Journalist raised in Jerusalem says refugees take forgiveness to heart

| Melenie Soucheray | March 30, 2018 | 0 Comments

Presentation part of St. Peter’s 130th anniversary — “Duc in Altum” — in North St. Paul

During the Lenten season especially, Christians around the world contemplate their place in the body of Christ. Parishioners of St. Peter in North St. Paul began on Palm Sunday by focusing on the persecution of Christians in the Middle East, the power of forgiveness, and the preeminence of faith in God and Christ.

Marta Zaknoun

Following Mass March 24, Marta Zaknoun, a 33-year-old Eastern Lebanese Maronite journalist who was born and raised in Jerusalem, presented “Christians in the Middle East: A People, A Face, A Newness in Everyday Rubble.” She showed a video and spoke about the complex, historic, sometimes peaceful relationships among Christians, Muslims and Jews in her homeland, and the painful, disruptive impact of war on the thousands of displaced people in the region.

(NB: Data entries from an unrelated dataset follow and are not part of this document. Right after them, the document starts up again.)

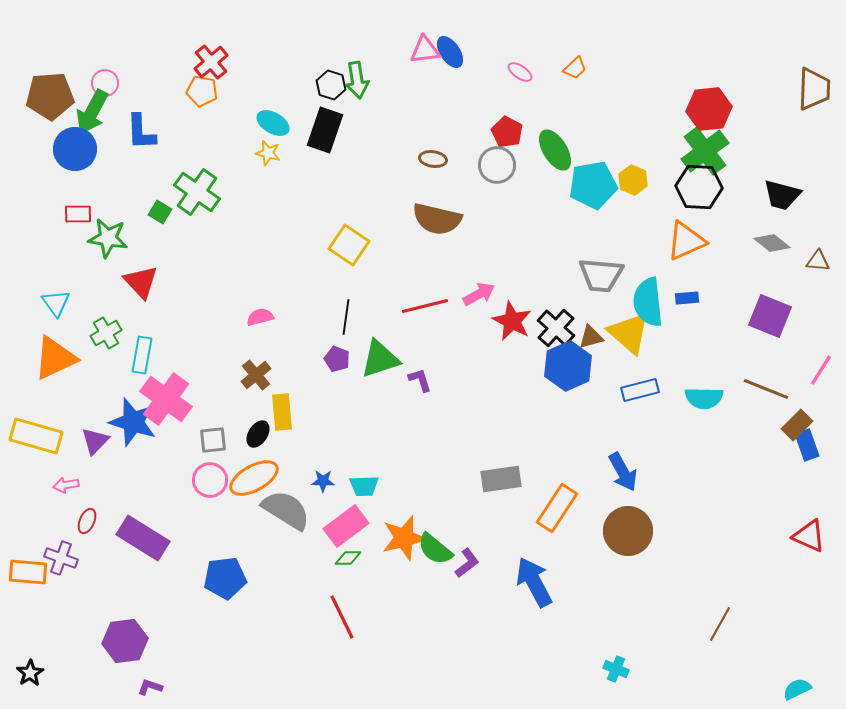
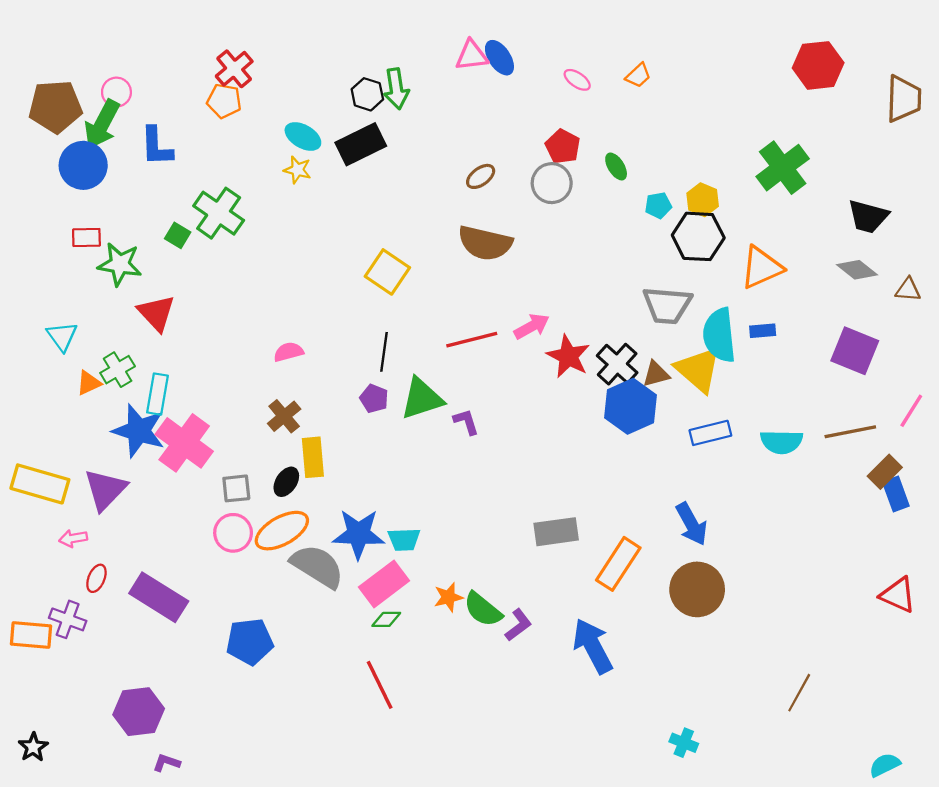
red hexagon: (709, 109) -> (818, 65), moved
black rectangle: (325, 130) -> (361, 144), turned 45
green ellipse: (555, 150) -> (616, 166), size x0.6
brown ellipse: (433, 159) -> (481, 176), turned -44
cyan pentagon: (593, 185) -> (658, 205), size x0.5
black hexagon: (699, 187) -> (698, 236), moved
orange triangle: (55, 358) -> (89, 383), moved, size x0.5
brown line: (766, 389) -> (850, 432), turned -33
blue star: (133, 422) -> (139, 431), moved
purple triangle: (95, 441) -> (105, 490), size x1.4
blue star: (323, 481) -> (358, 534), size x2.0
orange star: (404, 538) -> (448, 597), size x0.6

“Coming from a very hard-core Christian family, I was raised with the notion of forgiveness and hope,” Zaknoun said. “Even though we were refugees, [that] was not the last word of our lives. It didn’t condition our way of relating to the people who supposedly took away our lands.”

Zaknoun now lives in Canada with her husband and three children. She works in her parish and writes for Catholic publications. She and some friends created a video and a set of 21 wall panels for the 2016 New York Encounter, an annual three-day cultural event. The exhibit features stories told by Iraqi and Syrian Christian refugees in Amman, Jordan.

When Islamic State militants swept into the void created by war in their home countries, the extremists told Christians they either had to convert to Islam, pay a high tax or leave.

“It’s my community,” Zaknoun said. “I know that living in the Middle East was never easy for my minority, but I also treasure, very much, the land and the holy sites. The presence of Christians in those places is important to me as a Christian. I felt very moved by the fact that these refugees gave up everything — their jobs, their stability, the future, everything they had — for Christ.”

Zaknoun added, “They left Iraq and Syria because their lives, and the lives of their children, were in danger. They were forced to leave. But, the fact that they cling to their faith, that they don’t fall into despair, and their faith doesn’t weaken, is also something that fascinated me. One of them said to me, ‘We lost everything, but we gained and kept the only thing that matters.’”

The people Zaknoun interviewed for the exhibit said they have taken Christ’s revolutionary example of forgiveness to heart. In turn, Zaknoun exhorted the people of St. Peter not to put the refugees on a pedestal and call them “super Christians.” Instead, she asked attendees to remember the struggles and big questions in their own lives, and to think how they and the refugees are united.

“We should enjoy our lives. We should enjoy our faith,” said Father Ettore Ferrario, St. Peter’s pastor. He told parishioners, “Don’t go out [tonight] with the emotion of pity, but keep this message with you: Am I shaped by physical things or desires, or am I more struck by the mother who discovered, again, her faith in God and his love, because of her physically painful situation?”

That introspection is a theme of St. Peter’s yearlong celebration of 130 years as a Catholic community in North St. Paul. “Duc in Altum” (Into the Deep) includes a series of educational programs, of which Zaknoun’s was one. The series is inspired by Jesus ordering St. Peter to “Put out into deep water and lower your nets for a catch” (Luke 5:4).

Father Pietro Rossotti, the parish’s parochial vicar, is leading the “Duc in Altum” planning process.

“We strongly believe that we are educated in faith to make it part of our culture,” he said. “If Jesus is not part of our culture, if Jesus is not attractive in that part of my life, it’s not enough to praise him on Sunday. If Jesus has a real presence, we will wish that he can enter our life, day in and day out.”

Meri Jo Tepe is a lifelong North St. Paulite, a member of the parish council and part of the “Duc in Altum” committee. Zaknoun’s presentation fulfilled her expectations.

“I can’t imagine the life that [the refugees] are living, being so deep in their faith and forgiving of a group of people who basically said, ‘You’re out.’

“I am dwarfed by that,” she continued. “I am not anywhere near where they are. If I can take one step closer and have one more opportunity to really think through what I believe in and how I can share my faith with others, that’s tremendous — to be merciful.”

Zaknoun concluded that not even the biggest evil can silence refugees’ desire to live a “beautiful, full life, which, to me,” she said, “is possible only because Christ helps them live that way.

“This is the connection that I really see with Holy Week,” she added. “I see people that are not stuck in the tomb. They live the resurrection. They live with pain and with tears, and they suffer, and it’s difficult, but death doesn’t have the last word.”